TSS: How can the EU remove these limitations?
JT:
If you want to be a real hard-power player in the world and want to have stronger influence, you will need several things. You will have to have more unity at home about what you have to do, speak with one voice. You have to have more of the carrot, for example in terms of market opening, free trade agreements and opening closed markets. In the end, you also need more hard military power. Because it is still a fact in this not-so-post-modern world that diplomacy needs to be backed by hard power if it is to be effective. That is something people do not feel comfortable with.

TSS: Why is the Transatlantic Trade and Investment Partnership project important? What advantages and disadvantages might it bring?
JT:
It is important for two reasons. First of all it is an economic issue. All studies and impact assessments basically tell us that the economic results from this will be quite positive, in terms of growth, but also job creation, and the overall trade flow. The second element is the political meaning of this. Such a scheme will create huge political signs that in this emerging age and century there is the West that gets its act together and that can really go somewhere and do a major political kind of project together and is not willing just to give up in this new, competitive multi-polar world. That will have all kinds of ramifications. It could potentially reignite the WTO, stimulate others to maybe join, and it will also increase the bargaining position of the West when it comes to principles, standards and procedures in global international economic affairs.

I cannot see any international downside. There will be individual industries, individual sectors and markets that might not find this entirely to their advantage because they are losing their protected kind of situation. But that it is a very minor minus when you weight it against the advantages.

TSS: What obstacles might this agreement face?
JT:
I think the obstacles lie with those industries, companies, parts of the economy that fear they might lose their sheltered little position on the market. There are all kinds of industries that fear that they will all of sudden be exposed to competition that formerly they did not have, and so they might find this inconvenient. The trades unions often believe that free trade agreements undermine global workers’ protection. And then you have another sector of opposition, and these are environmentalists who, for example on the European side, believe that the import of hormone-treated beef from the US is a bad thing.

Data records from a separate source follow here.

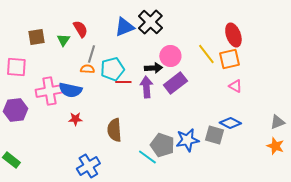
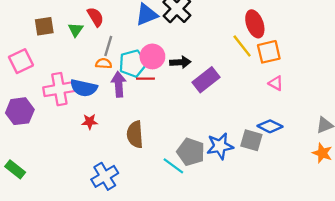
red ellipse: (233, 35) -> (255, 24), moved
pink circle: (170, 56) -> (152, 56), moved
pink square: (16, 67) -> (21, 61), turned -30
purple arrow: (146, 87) -> (119, 84), moved

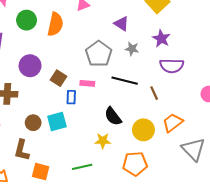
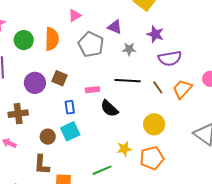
gray pentagon: (99, 54) -> (91, 44), moved
brown square: (59, 78) -> (60, 78), moved
blue rectangle: (71, 97) -> (70, 107), moved
black semicircle: (113, 116) -> (109, 109), moved
orange trapezoid: (173, 123) -> (182, 89), moved
yellow star: (103, 141) -> (124, 149), moved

TSS: What will the project mean for central Europe?
JT:
First of all, this region is part of the European single market, so it will automatically be in the fold, and it will automatically benefit from the entire scheme. There is maybe one example that one can single out: this part of Europe has a relatively strong automotive industry. That is one of the sectors where we still have significant trade barriers across the Atlantic. To lift those trade barriers and to make the market more open can in the end only be good.

TSS: In which other areas do you see potential for the EU and the US to cooperate more closely?
JT:
Behind your question is the question of the political spill-over. Is this really merely an economic project that only has business kinds of ramifications and outcomes, or is this a geopolitical project? Does this mean that stronger economic cooperation will automatically lead to more political cooperation? And I think it will. From the economic interest comes an interest in the wider political stability of the world. So there will potentially be spill-over into the political sphere. And that also can only be a good thing at a time when we are agonising over whether the transatlantic relationship is still alive and can be saved and how it can be strengthened.